Non puoi parlare de LA NIÑA senza parlare di Napoli, sperando, tra qualche tempo, di non poter parlare della musica di Napoli senza citare LA NIÑA. Un legame intrinseco di nascita e formazione, un ritorno alle radici contaminato dalla contemporaneità, un esempio modernissimo di come si possa percepire un’aria artistica internazionale traducendola con gli strumenti della propria terra.
EDEN è il primo EP de LA NIÑA ed esce oggi per Sony Music con un artwork pazzesco e iper-contemporaneo curato da KWSL NINJA e Fresh Rucola. «EDEN è una destinazione e un inizio. È la necessità di liberarmi di esperienze passate, esorcizzandole, sublimandole, cantandole, ballandole. Certi traumi lasciano un grande silenzio dentro di te e l’unico modo per non restarne assordati e liberartene trasformandoli in qualcos’altro», ci racconta quando la raggiungiamo al telefono prima della lezione di canto. L’EP è un lavoro che nella sua brevità esplora territori molto differenti, «un’imprevedibilità piacevole» che mette in mostra una palette sonora ampia e che ci trasporta in quel mondo dell’avant-pop a cui, in Italia, mancava un’esponente di tale livello di preparazione. «Penso che la musica debba esprimere la mia persona», dice. «Ho smesso di spaventarmi di questa mia non-immediatezza».
La napoletanità de LA NIÑA è ovunque in questo progetto, epidermica e ostentata, «il napoletano è una lingua capace di rinnovarsi restando tradizionale.
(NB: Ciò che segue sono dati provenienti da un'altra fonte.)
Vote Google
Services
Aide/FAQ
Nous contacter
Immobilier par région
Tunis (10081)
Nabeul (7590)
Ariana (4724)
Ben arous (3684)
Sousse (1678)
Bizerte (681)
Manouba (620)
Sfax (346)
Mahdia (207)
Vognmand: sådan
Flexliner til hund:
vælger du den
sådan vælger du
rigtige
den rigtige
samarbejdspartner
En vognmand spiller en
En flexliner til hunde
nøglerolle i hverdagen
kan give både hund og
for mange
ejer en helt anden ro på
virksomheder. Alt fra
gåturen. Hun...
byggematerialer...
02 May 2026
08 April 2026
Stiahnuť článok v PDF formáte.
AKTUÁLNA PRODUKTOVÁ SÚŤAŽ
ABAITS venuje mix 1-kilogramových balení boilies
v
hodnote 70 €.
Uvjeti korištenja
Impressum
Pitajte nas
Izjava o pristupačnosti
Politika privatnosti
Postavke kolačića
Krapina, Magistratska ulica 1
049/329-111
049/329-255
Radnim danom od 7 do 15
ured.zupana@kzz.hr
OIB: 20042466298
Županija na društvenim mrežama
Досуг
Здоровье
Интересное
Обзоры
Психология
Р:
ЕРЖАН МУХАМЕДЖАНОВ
Ha una credibilità unica perché Napoli è una città molto povera e problematica. È un dialetto pazzesco e sfacciato dove il suono va oltre al significato e comunica già quello che la parola in sé andrà a trasmettere. La lingua napoletana è evocativa, violenta, penetrante, in grado di attraversare epoche, pensiamo a ‘O sole mio, una hit mondiale da sempre». LA NIÑA si inserisce in quel filone del nuovo canto napoletano tornato in voga, in maniera differente, nel pop di Liberato e nell’operazione retromaniaca dei Nu Guinea, ma recuperando dalla storia meno recente della città, quella più vicina agli Almamegretta o al pop mega-futuristico che faceva Meg piuttosto che a Liberato.
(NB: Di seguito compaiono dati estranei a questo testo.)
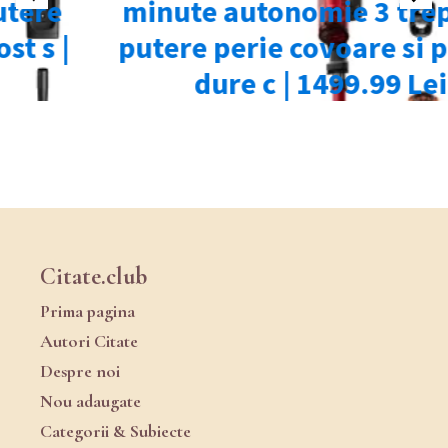
Citate.club
Prima pagina
Autori Citate
Despre noi
Nou adaugate
Categorii & Subiecte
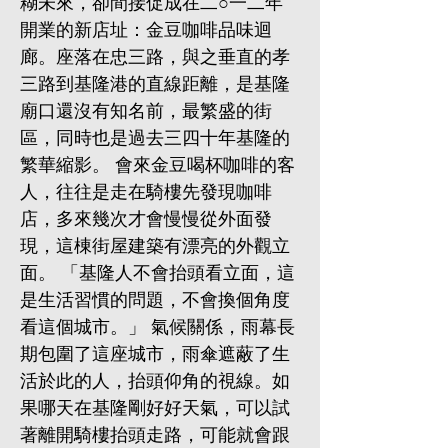
糊未來，卻間接促成在二○一二年
開業的新店址：金豆咖啡品味迴
廊。座落在忠三路，與之垂直的孝
三路到基隆港的直線距離，是基隆
廟口還沒有知名前，最繁盛的街
區，同時也是過去三四十年基隆的
繁華縮影。 會來金豆喝杯咖啡的客
人，往往是走在騎樓先發現咖啡
店，多來幾次才會慢慢從外面發
現，這棟街屋建築有漂亮的外觀立
面。 「基隆人不會抬頭看立面，這
是生活習慣的問題，不會換個角度
看這個城市。」 氣候關係，雨幕長
期包圍了這座城市，雨傘遮蔽了生
活於此的人，抬頭仰角的視線。如
果哪天在基隆剛好好天氣，可以試
著離開騎樓抬頭走路，可能就會跟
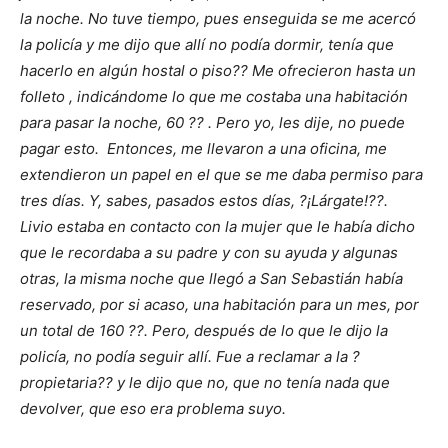
la noche. No tuve tiempo, pues enseguida se me acercó
la policía y me dijo que allí no podía dormir, tenía que
hacerlo en algún hostal o piso?? Me ofrecieron hasta un
folleto , indicándome lo que me costaba una habitación
para pasar la noche, 60 ?? . Pero yo, les dije, no puede
pagar esto. Entonces, me llevaron a una oficina, me
extendieron un papel en el que se me daba permiso para
tres días. Y, sabes, pasados estos días, ?¡Lárgate!??.
Livio estaba en contacto con la mujer que le había dicho
que le recordaba a su padre y con su ayuda y algunas
otras, la misma noche que llegó a San Sebastián había
reservado, por si acaso, una habitación para un mes, por
un total de 160 ??. Pero, después de lo que le dijo la
policía, no podía seguir allí. Fue a reclamar a la ?
propietaria?? y le dijo que no, que no tenía nada que
devolver, que eso era problema suyo.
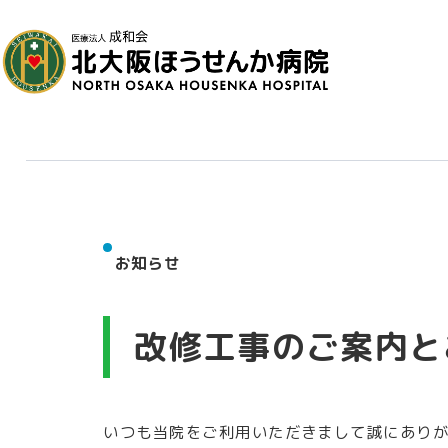
お知らせ
改修工事のご案内と
いつも当院をご利用いただきまして誠にあり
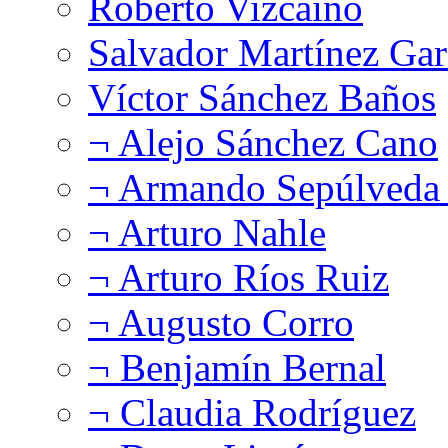
Roberto Vizcaíno
Salvador Martínez Gar
Víctor Sánchez Baños
¬ Alejo Sánchez Cano
¬ Armando Sepúlveda 
¬ Arturo Nahle
¬ Arturo Ríos Ruiz
¬ Augusto Corro
¬ Benjamín Bernal
¬ Claudia Rodríguez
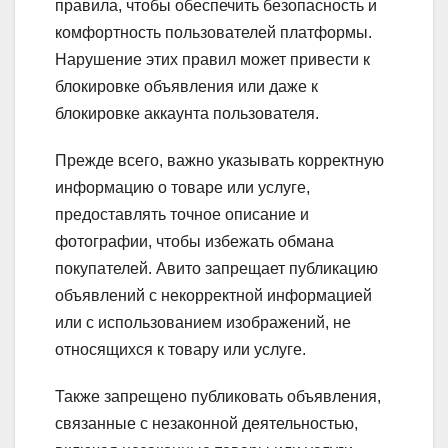
правила, чтобы обеспечить безопасность и
комфортность пользователей платформы.
Нарушение этих правил может привести к
блокировке объявления или даже к
блокировке аккаунта пользователя.
Прежде всего, важно указывать корректную
информацию о товаре или услуге,
предоставлять точное описание и
фотографии, чтобы избежать обмана
покупателей. Авито запрещает публикацию
объявлений с некорректной информацией
или с использованием изображений, не
относящихся к товару или услуге.
Также запрещено публиковать объявления,
связанные с незаконной деятельностью,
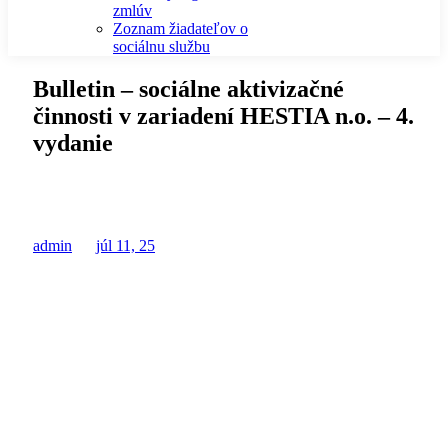
zmlúv
Zoznam žiadateľov o
sociálnu službu
Bulletin – sociálne aktivizačné
činnosti v zariadení HESTIA n.o. – 4.
vydanie
admin
júl 11, 25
Quando descrivi LA NIÑA parli di musica come arte e non di un passatempo economizzabile come accade coi più. Un altro livello, ben al di fuori dei canoni a cui ci siamo malamente abituati. Qua siamo finalmente a contatto con un pensiero dell’artisticità totale, tridimensionale, internazionale «Non riesco ad immaginare la mia musica se non con un atto performativo» ed è palese guardando il videoclip di ‘NA COSA SOLA, dove estetica e performance entrano nel mondo delle possibilità inaugurato da progetti immaginifici e magnifici come ARCA e Sevdaliza.
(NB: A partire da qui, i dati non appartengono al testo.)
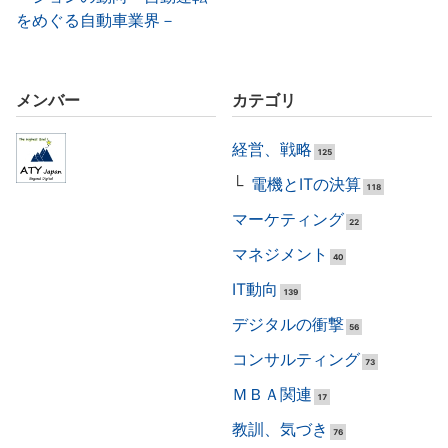
をめぐる自動車業界－
メンバー
カテゴリ
経営、戦略
125
電機とITの決算
118
マーケティング
22
マネジメント
40
IT動向
139
デジタルの衝撃
56
コンサルティング
73
ＭＢＡ関連
17
教訓、気づき
76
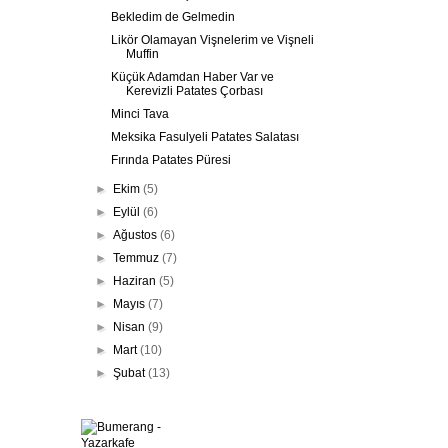
Bekledim de Gelmedin
Likör Olamayan Vişnelerim ve Vişneli
Muffin
Küçük Adamdan Haber Var ve
Kerevizli Patates Çorbası
Minci Tava
Meksika Fasulyeli Patates Salatası
Fırında Patates Püresi
►
Ekim
(5)
►
Eylül
(6)
►
Ağustos
(6)
►
Temmuz
(7)
►
Haziran
(5)
►
Mayıs
(7)
►
Nisan
(9)
►
Mart
(10)
►
Şubat
(13)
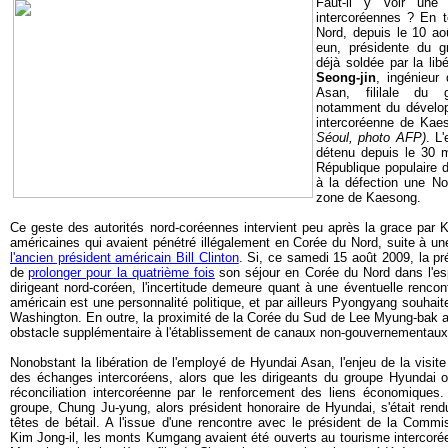
Faut-il y voir u
ne 
intercoréennes ? En t
Nord, depuis le 10 a
eun, présidente du g
déjà soldée par la lib
Seong-jin
, ingénieur
Asan, fililale du
notamment du développ
intercoréenne de Ka
Séoul, photo AFP)
. L
détenu depuis le 30 m
République populaire 
à la défection une No
zone de Kaesong.
Ce geste des autorités nord-coréennes intervient peu après la grace par K
américaines qui avaient pénétré illégalement en Corée du Nord, suite à un
l'ancien président américain Bill Clinton
. Si, ce samedi 15 août 2009, la p
de
prolonger pour la quatrième fois
son séjour en Corée du Nord dans l'esp
dirigeant nord-coréen, l'incertitude demeure quant à une éventuelle rencont
américain est une personnalité politique, et par ailleurs Pyongyang souhaite
Washington. En outre, la proximité de la Corée du Sud de Lee Myung-bak a
obstacle supplémentaire à l'établissement de canaux non-gouvernementaux 
Nonobstant la libération de l'employé de Hyundai Asan, l'enjeu de la vis
des échanges intercoréens, alors que les dirigeants du groupe Hyundai o
réconciliation intercoréenne par le renforcement des liens économiques.
groupe, Chung Ju-yung, alors président honoraire de Hyundai, s'était r
têtes de bétail. A l'issue d'une rencontre avec le président de la Commi
Kim Jong-il, les monts Kumgang avaient été ouverts au tourisme intercor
In un’epoca in cui la soluzione è la scorciatoia, LA NIÑA sceglie con determinazione la via più complicata, quella in cui l’artisticità domina (giustamente) sulla fruibilità. «A volte ho dei momenti di sconforto perché so che quello che faccio è difficile, e non pop, ma per me è un atto di onestà. Essere complessi, o poco fruibili, può essere un limite, ma anche una forza», dice. «Questa sono io e non posso violentarmi per fare qualcosa che non mi rappresenta». Questa sicurezza prominente si espande nel complesso universo de LA NIÑA, diventando un’asticella personale in continuo rialzo, «il mio compito è migliorare nel canto, nella performance, avere idee più forti e diventare un’artista migliore. Questo è il dovere dell’artista». Sappiamo quanto sia difficile affermarsi nel pop, in Italia, se si ha un progetto così fuori dagli stilemi. E sappiamo anche quanto non ci sia nulla di più potente di un’artista che ha la lucidità di riconoscere i propri limiti per dedicarsi al perfezionamento costante della propria arte perché aver rispetto della propria arte, della musica, è l’unica cosa che conta davvero. Anche se spesso lo diamo per scontato, dimenticandocene.